We are ready for 3G; will be offering a full range of services, says Lars Christian, CEO, Telenor Pakistan
BR Research recently sat down with Lars Christian, the recently-appointed CEO of Telenor Pakistan, to discuss telecommunication-related issues in Pakistan. Prior to this, Lars was the head of Marketing at Telenor Group's Asia office in Bangkok. He has also worked as CMO of Telenor Pakistan between February 2008 and February 2011. Lars has diverse international work experience, both from different positions in Telenor and from Cell One in Namibia.
Copyright Business Recorder, 2011
BR Research: How robust is the mobile telecommunication industry in Pakistan seven years after deregulation?
Lars Christian: Pretty robust. Pakistan's mobile telecommunications industry is frequently referred to as one of the outstanding success stories to emerge from this region. From just five million subscribers in 2004 to over 110 million today, the phenomenal growth can be attributed to Pakistan's conducive investment environment, sound regulatory policies, confident foreign investors and, of course, lots of hard work!
BRR: What would be the optimum number of mobile network operators for a market like Pakistan? Can this market sustain five MNOs in the long run?
LC: Industry players have been saying this for some time now that there are too many operators than the market can support at the moment. With growth slowing down and the industry entering the maturity phase, I think the maximum number of mobile operators should not exceed four, three would be even better.
BRR: MNOs seem to be locked in a perpetual battle of price competition, which impacts their ARPUs and margins. Is this situation sustainable for the market?
LC: As I've said earlier having too many operators means ARPUs are to take a lot of pressure and are reduced to a bare minimum. This in turn means that the operators are resource constrained, which prevents them from investing in customer-centric areas such as network quality improvements, better customer services, and innovative value added services. Ironically, it could be this pressure that might impact the long-term sustainability of some players, leading to some realignment.
BRR: It is widely believed that bottom-lines of many MNOs have been under pressure for some time now. How has Telenor Pakistan been faring on that front?

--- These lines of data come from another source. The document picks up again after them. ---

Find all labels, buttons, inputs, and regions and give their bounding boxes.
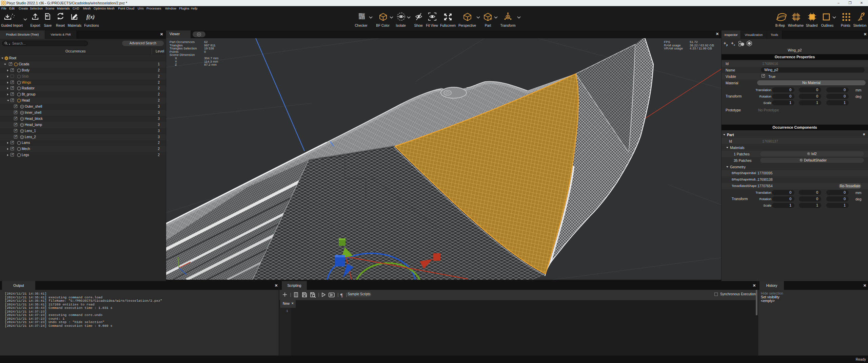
svg-text:+: + bbox=[731, 41, 734, 46]
svg-text:2: 2 bbox=[362, 14, 364, 16]
svg-text:f(x): f(x) bbox=[86, 14, 95, 20]
svg-text:1: 1 bbox=[359, 14, 361, 16]
svg-text:4: 4 bbox=[362, 17, 364, 19]
svg-text:p: p bbox=[726, 44, 728, 46]
svg-text:c: c bbox=[734, 44, 735, 46]
svg-text:+: + bbox=[724, 41, 726, 46]
svg-text:3: 3 bbox=[359, 17, 361, 19]
svg-text:¶: ¶ bbox=[340, 293, 343, 298]
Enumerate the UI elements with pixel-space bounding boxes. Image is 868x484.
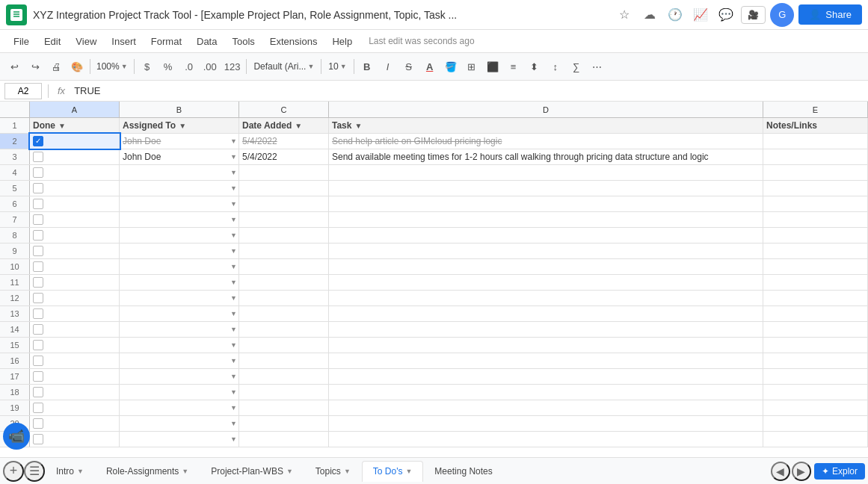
valign-button[interactable]: ⬍ bbox=[525, 57, 544, 76]
meet-button[interactable]: 🎥 bbox=[741, 6, 766, 24]
dropdown-arrow-b10[interactable]: ▼ bbox=[230, 263, 237, 270]
dropdown-arrow-b16[interactable]: ▼ bbox=[230, 357, 237, 364]
dropdown-arrow-b4[interactable]: ▼ bbox=[230, 169, 237, 176]
cell-a1[interactable]: Done ▼ bbox=[30, 118, 120, 133]
italic-button[interactable]: I bbox=[378, 57, 398, 76]
menu-view[interactable]: View bbox=[68, 33, 104, 50]
checkbox-16[interactable] bbox=[33, 356, 43, 366]
filter-icon-done[interactable]: ▼ bbox=[58, 122, 66, 130]
tab-next-button[interactable]: ▶ bbox=[792, 462, 811, 481]
row-num-14[interactable]: 14 bbox=[0, 322, 30, 337]
cell-e18[interactable] bbox=[763, 385, 868, 400]
history-icon[interactable]: 🕐 bbox=[665, 4, 686, 25]
dropdown-arrow-b6[interactable]: ▼ bbox=[230, 200, 237, 208]
row-num-11[interactable]: 11 bbox=[0, 275, 30, 290]
font-select[interactable]: Default (Ari... ▼ bbox=[250, 57, 318, 76]
cell-a8[interactable] bbox=[30, 228, 120, 243]
checkbox-10[interactable] bbox=[33, 261, 43, 272]
sheet-menu-button[interactable]: ☰ bbox=[24, 461, 45, 482]
cell-e17[interactable] bbox=[763, 369, 868, 384]
cell-d12[interactable] bbox=[329, 291, 763, 305]
row-num-9[interactable]: 9 bbox=[0, 243, 30, 258]
row-num-19[interactable]: 19 bbox=[0, 400, 30, 415]
checkbox-13[interactable] bbox=[33, 308, 43, 319]
dropdown-arrow-b19[interactable]: ▼ bbox=[230, 404, 237, 412]
cell-c17[interactable] bbox=[239, 369, 329, 384]
cell-d2[interactable]: Send help article on GIMcloud pricing lo… bbox=[329, 134, 763, 149]
row-num-10[interactable]: 10 bbox=[0, 259, 30, 274]
row-num-15[interactable]: 15 bbox=[0, 338, 30, 353]
cell-c6[interactable] bbox=[239, 196, 329, 211]
cell-c12[interactable] bbox=[239, 291, 329, 305]
cell-c7[interactable] bbox=[239, 212, 329, 227]
activity-icon[interactable]: 📈 bbox=[690, 4, 711, 25]
font-size-select[interactable]: 10 ▼ bbox=[324, 57, 350, 76]
tab-arrow-plan[interactable]: ▼ bbox=[286, 468, 293, 475]
fill-color-button[interactable]: 🪣 bbox=[441, 57, 461, 76]
formula-input[interactable] bbox=[74, 85, 864, 96]
cell-e1[interactable]: Notes/Links bbox=[763, 118, 868, 133]
align-button[interactable]: ≡ bbox=[504, 57, 523, 76]
cell-e4[interactable] bbox=[763, 165, 868, 180]
cell-b14[interactable]: ▼ bbox=[120, 322, 239, 337]
filter-icon-assigned[interactable]: ▼ bbox=[179, 122, 186, 130]
cell-b6[interactable]: ▼ bbox=[120, 196, 239, 211]
cell-b10[interactable]: ▼ bbox=[120, 259, 239, 274]
row-num-4[interactable]: 4 bbox=[0, 165, 30, 180]
dropdown-arrow-b11[interactable]: ▼ bbox=[230, 279, 237, 286]
checkbox-3[interactable] bbox=[33, 152, 43, 162]
cell-c9[interactable] bbox=[239, 243, 329, 258]
cell-b11[interactable]: ▼ bbox=[120, 275, 239, 290]
cell-c13[interactable] bbox=[239, 306, 329, 321]
cell-c8[interactable] bbox=[239, 228, 329, 243]
checkbox-7[interactable] bbox=[33, 214, 43, 225]
row-num-1[interactable]: 1 bbox=[0, 118, 30, 133]
redo-button[interactable]: ↪ bbox=[25, 57, 45, 76]
checkbox-21[interactable] bbox=[33, 434, 43, 444]
cell-d21[interactable] bbox=[329, 432, 763, 447]
cell-e9[interactable] bbox=[763, 243, 868, 258]
col-header-e[interactable]: E bbox=[763, 102, 868, 117]
cell-a10[interactable] bbox=[30, 259, 120, 274]
menu-extensions[interactable]: Extensions bbox=[262, 33, 325, 50]
cell-d8[interactable] bbox=[329, 228, 763, 243]
paint-format-button[interactable]: 🎨 bbox=[67, 57, 87, 76]
star-icon[interactable]: ☆ bbox=[614, 4, 635, 25]
cell-b20[interactable]: ▼ bbox=[120, 416, 239, 431]
cell-b3[interactable]: John Doe ▼ bbox=[120, 149, 239, 164]
percent-button[interactable]: % bbox=[158, 57, 178, 76]
row-num-18[interactable]: 18 bbox=[0, 385, 30, 400]
filter-icon-date[interactable]: ▼ bbox=[295, 122, 302, 130]
cell-b21[interactable]: ▼ bbox=[120, 432, 239, 447]
dropdown-arrow-b13[interactable]: ▼ bbox=[230, 310, 237, 317]
row-num-2[interactable]: 2 bbox=[0, 134, 30, 149]
cell-d17[interactable] bbox=[329, 369, 763, 384]
checkbox-8[interactable] bbox=[33, 230, 43, 241]
cell-a20[interactable] bbox=[30, 416, 120, 431]
tab-todos[interactable]: To Do's ▼ bbox=[362, 461, 424, 482]
cell-d6[interactable] bbox=[329, 196, 763, 211]
cell-b9[interactable]: ▼ bbox=[120, 243, 239, 258]
row-num-17[interactable]: 17 bbox=[0, 369, 30, 384]
menu-file[interactable]: File bbox=[6, 33, 37, 50]
menu-edit[interactable]: Edit bbox=[37, 33, 68, 50]
cell-b13[interactable]: ▼ bbox=[120, 306, 239, 321]
cell-e11[interactable] bbox=[763, 275, 868, 290]
cell-e15[interactable] bbox=[763, 338, 868, 353]
cell-a19[interactable] bbox=[30, 400, 120, 415]
cell-c2[interactable]: 5/4/2022 bbox=[239, 134, 329, 149]
dropdown-arrow-b8[interactable]: ▼ bbox=[230, 232, 237, 239]
filter-icon-task[interactable]: ▼ bbox=[354, 122, 362, 130]
cell-e12[interactable] bbox=[763, 291, 868, 305]
tab-intro[interactable]: Intro ▼ bbox=[45, 461, 95, 482]
cell-d3[interactable]: Send available meeting times for 1-2 hou… bbox=[329, 149, 763, 164]
tab-project-plan-wbs[interactable]: Project-Plan-WBS ▼ bbox=[200, 461, 304, 482]
cell-d16[interactable] bbox=[329, 353, 763, 368]
row-num-3[interactable]: 3 bbox=[0, 149, 30, 164]
cell-e14[interactable] bbox=[763, 322, 868, 337]
cell-a5[interactable] bbox=[30, 181, 120, 196]
tab-arrow-topics[interactable]: ▼ bbox=[344, 468, 351, 475]
number123-button[interactable]: 123 bbox=[221, 57, 244, 76]
menu-insert[interactable]: Insert bbox=[104, 33, 144, 50]
cell-a15[interactable] bbox=[30, 338, 120, 353]
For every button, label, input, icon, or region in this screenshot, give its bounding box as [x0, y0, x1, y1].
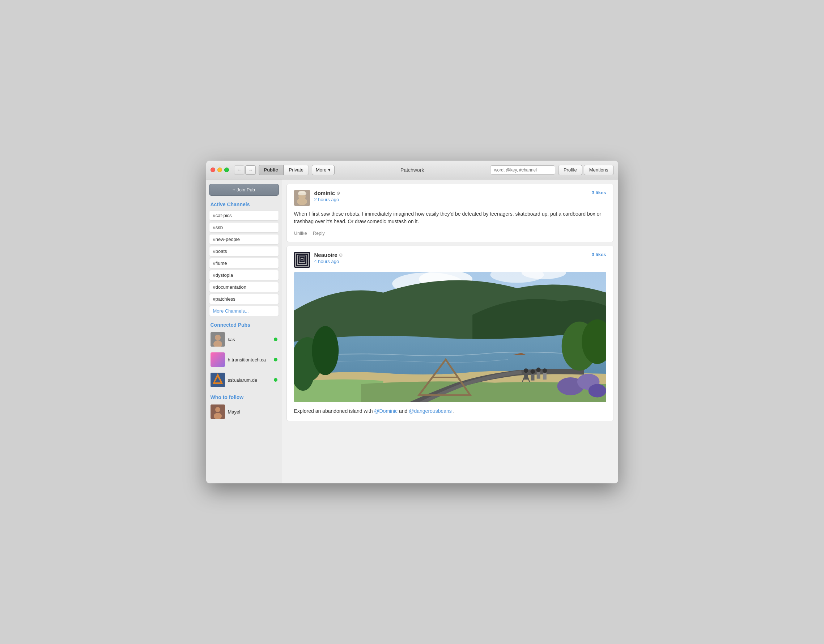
pub-ssb-alarum[interactable]: ssb.alarum.de	[209, 371, 279, 389]
channel-ssb[interactable]: #ssb	[209, 222, 279, 233]
svg-point-41	[536, 367, 540, 372]
post-dominic: dominic ⊙ 2 hours ago 3 likes When I fir…	[286, 184, 614, 242]
chevron-down-icon: ▾	[328, 167, 331, 172]
svg-point-7	[215, 407, 220, 412]
channel-documentation[interactable]: #documentation	[209, 282, 279, 292]
back-button[interactable]: ←	[234, 165, 244, 175]
post-header-2: Neauoire ⊙ 4 hours ago 3 likes	[294, 252, 606, 268]
unlike-button[interactable]: Unlike	[294, 231, 307, 236]
pub-transitiontech-avatar	[211, 352, 225, 367]
content-area: dominic ⊙ 2 hours ago 3 likes When I fir…	[282, 180, 618, 483]
who-to-follow-title: Who to follow	[209, 394, 279, 400]
app-title: Patchwork	[338, 167, 487, 173]
author-name-2: Neauoire ⊙	[314, 252, 343, 258]
nav-arrows: ← →	[234, 165, 256, 175]
right-buttons: Profile Mentions	[558, 165, 614, 175]
pub-transitiontech[interactable]: h.transitiontech.ca	[209, 351, 279, 368]
follow-mayel-avatar	[211, 404, 225, 419]
who-to-follow-section: Who to follow Mayel	[209, 394, 279, 420]
mention-dominic[interactable]: @Dominic	[374, 408, 398, 414]
svg-rect-40	[530, 374, 534, 380]
mention-dangerousbeans[interactable]: @dangerousbeans	[409, 408, 452, 414]
sidebar: + Join Pub Active Channels #cat-pics #ss…	[206, 180, 282, 483]
likes-count-1: 3 likes	[592, 190, 606, 195]
channel-flume[interactable]: #flume	[209, 258, 279, 269]
verified-icon-1: ⊙	[337, 191, 340, 196]
post-caption-2: Explored an abandoned island with @Domin…	[294, 407, 606, 415]
svg-point-43	[542, 368, 547, 373]
svg-point-39	[530, 369, 535, 374]
svg-rect-42	[537, 372, 540, 378]
avatar-neauoire[interactable]	[294, 252, 310, 268]
titlebar: ← → Public Private More ▾ Patchwork Prof…	[206, 161, 618, 180]
svg-point-14	[297, 198, 307, 205]
tab-public[interactable]: Public	[258, 165, 284, 175]
svg-point-1	[215, 335, 221, 340]
main-layout: + Join Pub Active Channels #cat-pics #ss…	[206, 180, 618, 483]
app-window: ← → Public Private More ▾ Patchwork Prof…	[206, 161, 618, 483]
post-image-neauoire	[294, 272, 606, 402]
minimize-button[interactable]	[217, 168, 222, 172]
post-meta-1: dominic ⊙ 2 hours ago	[314, 190, 340, 202]
online-indicator-2	[274, 358, 277, 361]
tab-private[interactable]: Private	[284, 165, 309, 175]
channel-dystopia[interactable]: #dystopia	[209, 270, 279, 280]
more-button[interactable]: More ▾	[312, 165, 335, 175]
search-input[interactable]	[490, 165, 555, 175]
author-name-1: dominic ⊙	[314, 190, 340, 196]
online-indicator	[274, 338, 277, 341]
svg-point-34	[588, 384, 606, 397]
more-channels-link[interactable]: More Channels...	[209, 306, 279, 316]
join-pub-button[interactable]: + Join Pub	[209, 184, 279, 196]
tab-group: Public Private	[258, 165, 309, 175]
likes-count-2: 3 likes	[592, 252, 606, 257]
svg-rect-15	[294, 252, 310, 268]
post-actions-1: Unlike Reply	[294, 231, 606, 236]
pub-kas-avatar	[211, 332, 225, 347]
channel-new-people[interactable]: #new-people	[209, 234, 279, 244]
post-time-1: 2 hours ago	[314, 197, 340, 202]
svg-point-35	[523, 368, 528, 373]
post-meta-2: Neauoire ⊙ 4 hours ago	[314, 252, 343, 264]
reply-button[interactable]: Reply	[313, 231, 325, 236]
active-channels-title: Active Channels	[209, 201, 279, 207]
pub-ssb-alarum-avatar	[211, 373, 225, 387]
post-author-info-2: Neauoire ⊙ 4 hours ago	[294, 252, 343, 268]
post-header-1: dominic ⊙ 2 hours ago 3 likes	[294, 190, 606, 206]
channel-boats[interactable]: #boats	[209, 246, 279, 257]
connected-pubs-title: Connected Pubs	[209, 322, 279, 328]
profile-button[interactable]: Profile	[558, 165, 583, 175]
close-button[interactable]	[211, 168, 215, 172]
follow-mayel[interactable]: Mayel	[209, 403, 279, 420]
maximize-button[interactable]	[224, 168, 229, 172]
channel-cat-pics[interactable]: #cat-pics	[209, 210, 279, 221]
mentions-button[interactable]: Mentions	[584, 165, 614, 175]
channel-patchless[interactable]: #patchless	[209, 294, 279, 304]
forward-button[interactable]: →	[245, 165, 256, 175]
svg-rect-44	[543, 373, 546, 380]
post-neauoire: Neauoire ⊙ 4 hours ago 3 likes	[286, 246, 614, 421]
post-time-2: 4 hours ago	[314, 259, 343, 264]
connected-pubs-section: Connected Pubs kas h.transitiontech.ca	[209, 322, 279, 389]
online-indicator-3	[274, 378, 277, 382]
svg-point-28	[312, 326, 338, 375]
verified-icon-2: ⊙	[339, 252, 343, 258]
svg-rect-36	[524, 373, 528, 380]
svg-point-13	[298, 191, 306, 193]
pub-kas[interactable]: kas	[209, 331, 279, 348]
traffic-lights	[211, 168, 229, 172]
post-text-1: When I first saw these robots, I immedia…	[294, 210, 606, 225]
post-author-info-1: dominic ⊙ 2 hours ago	[294, 190, 340, 206]
avatar-dominic[interactable]	[294, 190, 310, 206]
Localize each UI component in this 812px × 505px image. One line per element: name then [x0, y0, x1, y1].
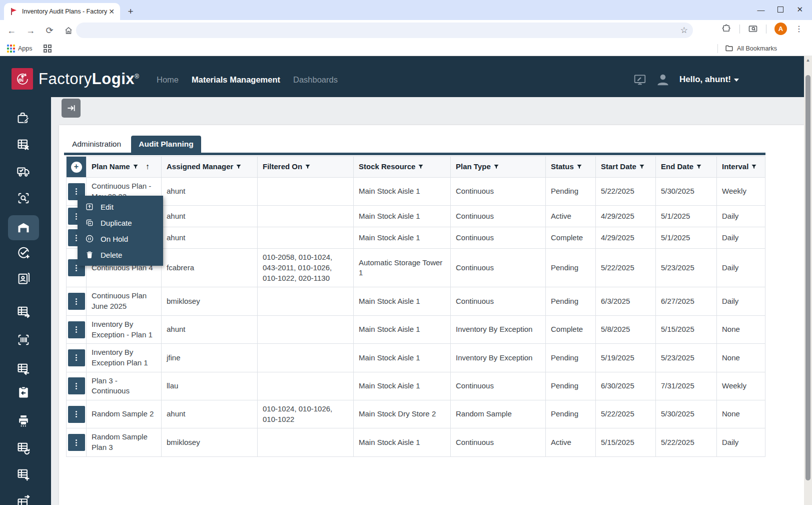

LC: Of course, Telenor Pakistan has also been impacted by the intense competition for subscribers and revenues. Despite this, we have performed above average as our latest financial results show. We added 642,000 subscriptions between July and September 2011, to end with 27.3 million subscribers. The number of subscribers grew by 15 percent over the same period last year, and our market share remained stable at 24 percent.
BRR: Do you think Pakistani market is ready for the third-generation (3G) network technology?
LC: We know that the government is interested in auctioning 3G licenses. For the government, auctioning is a way to quickly get a sizeable amount of money from MNOs. The MNOs, however, are hesitating for a number of reasons: high CAPEX; low penetration of 3G enabled handsets; operators still expanding and strengthening their 2G networks and ensuring access to telecommunication services to the masses; adequate spectrum availability, etc.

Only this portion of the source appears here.